Tishani Doshi was born and lives in Madras, India. Being the product of two cultures (Gujarati and Welsh), and the middle of three children, and also being curious and sensitive by nature, it was almost always certain that she would become a writer. As a teenager she discovered her mother’s love letters to her father and resolved to one day write her own version of their story.
At 18 she left India for the United States of America to study Business Administration at Queens College in Charlotte, North Carolina. During her undergraduate years she worked as a baby-sitter, house-cleaner, librarian and cashier in the student’s snack bar. She also developed a deep love for the literature of the South, and in her junior year decided to become a poet. This decision was followed up with a Masters in The Writing Seminars at Johns Hopkins University in Baltimore.
Tishani moved to London in 1999 and landed her first and last fulltime job as the assistant to the advertising department at Harper’s & Queen magazine. The glamour of Gucci and Prada was exciting for a while, but then the reality of skinny cappuccinos and spreadsheets took over. After many months of 9-5, and commuting on the London underground, she experienced an epiphany. The epiphany arrived on a rainy day in November, and the gist of it was this: maybe it’s time to go home.

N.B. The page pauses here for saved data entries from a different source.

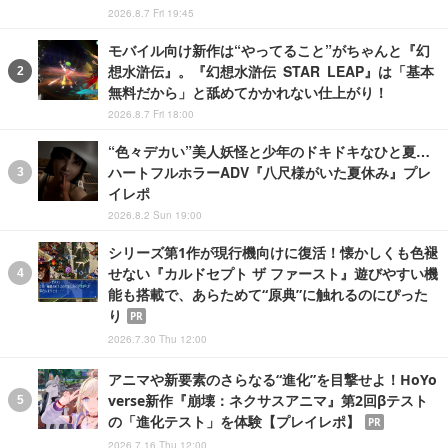
2026.8.7 Fri 19:45
モバイル向け新作は“やってること”がちゃんと『幻
想水滸伝』。『幻想水滸伝 STAR LEAP』は「基本
無料だから」と舐めてかかれない仕上がり！
2026.8.7 Fri 18:00
“色々デカい”美人妖怪と少年のドキドキなひと夏…
ハートフルホラーADV『八尺様がいた夏休み』プレ
イレポ
2026.8.2 Sun 19:00
シリーズ第1作が現行機向けに復活！懐かしくも色褪
せない『カルドセプト ザ ファースト』遊びやすい機
能も搭載で、あらためて“原典”に触れるのにぴった
り
PR
2026.7.30 Thu 12:00
アニマや新要素のさらなる“進化”を目撃せよ！HoYo
verse新作『崩壊：ネクサスアニマ』第2回βテスト
の「進化テスト」を体験【プレイレポ】
PR
2026.7.16 Thu 12:00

In 2001 Tishani moved back to India with the idea of training to become a scuba diving instructor. Instead, a serendipitous encounter with one of India’s leading choreographers – Chandralekha, resulted in an unexpected change in direction. At 26, she began a career as a dancer. For the next five years she performed with Chandralekha’s troupe in India and abroad. She also worked as a freelance journalist, tinkered with poems and began working on a novel. During this time she developed a particular disorder: chronic wanderlust combined with the need to stay rooted. She became obsessed with travel – visiting such far-flung places as Antarctica, Bhutan, Mexico, Japan, Sri Lanka, and Ethiopia, and she documented things as diverse as monasteries and hot springs, cricket and transsexuals.
In 2005, she was a finalist in the Outlook-Picador Non-Fiction competition for her essay, Excerpts from the Journal of a Delusional Widow. In 2006, she won the All-India Poetry competition for her poem, “The Day We Went to the Sea.”
Tishani published her debut collection of poetry,Countries of the Body, to critical acclaim in 2006. The book won the prestigious Forward Prize for Best First Collection, and the judges called it “A work of a striking, emerging talent, who is prepared to take risks in pursuit of sensual, emotionally engaged and passionate poetry.” Other highlights from that year include an invitation to the Hay-on-Wye festival in Wales, where she shared a stage with two of her literary heroes – Margaret Atwood and Seamus Heaney, and where she had yet another serendipitous encounter, this time with the future publisher of her novel. The future publisher and Tishani were neighbours at the same B&B; they bonded over fried eggs and literature.
Tishani’s first novel, The Pleasure Seekers, is published by Bloomsbury in the UK and USA, and Penguin India. It is currently being translated into German, Spanish, Italian and French.